Beginning with the line that contains "Matthew Henry Bible Commentary", write out each remaining line of the records below exactly. Do not copy any picture.

(Beginning of MATERIAL PROVIDED)

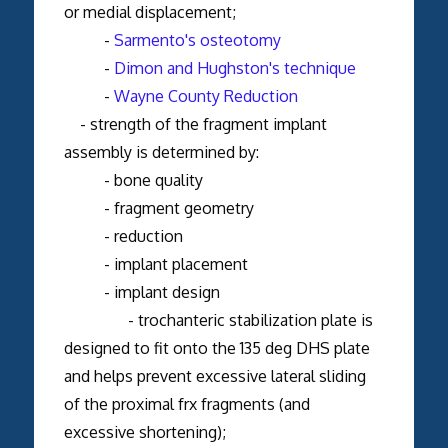
or medial displacement;
-
Sarmento's osteotomy
-
Dimon and Hughston's technique
-
Wayne County Reduction
- strength of the fragment implant
assembly is determined by:
- bone quality
- fragment geometry
- reduction
- implant placement
- implant design
- trochanteric stabilization plate is
designed to fit onto the 135 deg DHS plate
and helps prevent excessive lateral sliding
of the proximal frx fragments (and
excessive shortening);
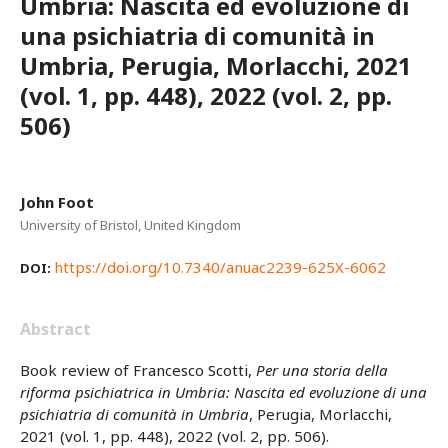
Umbria: Nascita ed evoluzione di
una psichiatria di comunità in
Umbria, Perugia, Morlacchi, 2021
(vol. 1, pp. 448), 2022 (vol. 2, pp.
506)
John Foot
University of Bristol, United Kingdom
https://doi.org/10.7340/anuac2239-625X-6062
DOI:
Abstract
Book review of Francesco Scotti,
Per una storia della
riforma psichiatrica in Umbria: Nascita ed evoluzione di una
psichiatria di comunità in Umbria
, Perugia, Morlacchi,
2021 (vol. 1, pp. 448), 2022 (vol. 2, pp. 506).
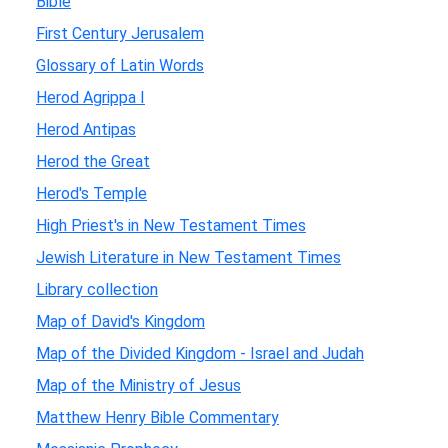
Bible
First Century Jerusalem
Glossary of Latin Words
Herod Agrippa I
Herod Antipas
Herod the Great
Herod's Temple
High Priest's in New Testament Times
Jewish Literature in New Testament Times
Library collection
Map of David's Kingdom
Map of the Divided Kingdom - Israel and Judah
Map of the Ministry of Jesus
Matthew Henry Bible Commentary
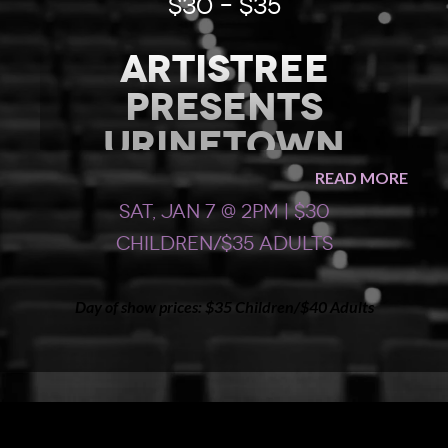
$30 – $35
Artistree
presents
Urinetown
READ MORE
AFTERNOON CAST show #1
Sat, Jan 7 @ 2pm | $30
Join the Artistree Performing Arts High School Casts
Children/$35 Adults
for “
Urinetown
” – a hilarious musical satire of the
legal system, capitalism, social irresponsibility,
populism, environmental collapse, privatization of
Day of show prices: $35 Children/$40 Adults
natural resources, bureaucracy, municipal politics, and
musical theatre itself!
Rated PG.
Appropriate for ages 6 and up.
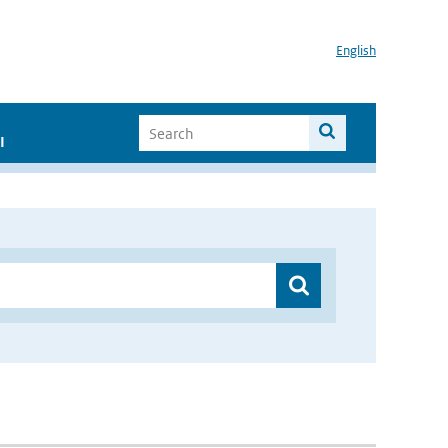
English
I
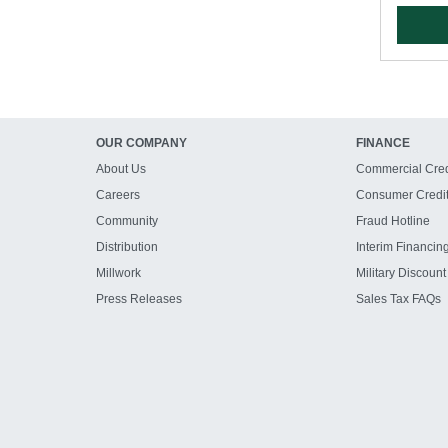
OUR COMPANY
FINANCE
About Us
Commercial Cred
Careers
Consumer Credi
Community
Fraud Hotline
Distribution
Interim Financin
Millwork
Military Discount
Press Releases
Sales Tax FAQs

(End of MATERIAL PROVIDED)

__TASK OUTPUT__.
Matthew Henry Bible Commentary
$30 – $35
Artistree
presents
Urinetown
READ MORE
AFTERNOON CAST show #1
Sat, Jan 7 @ 2pm | $30
Join the Artistree Performing Arts High School Casts
Children/$35 Adults
for “
Urinetown
” – a hilarious musical satire of the
legal system, capitalism, social irresponsibility,
populism, environmental collapse, privatization of
Day of show prices: $35 Children/$40 Adults
natural resources, bureaucracy, municipal politics, and
musical theatre itself!
Rated PG.
Appropriate for ages 6 and up.
English
I
OUR COMPANY
FINANCE
About Us
Commercial Cred
Careers
Consumer Credi
Community
Fraud Hotline
Distribution
Interim Financin
Millwork
Military Discount
Press Releases
Sales Tax FAQs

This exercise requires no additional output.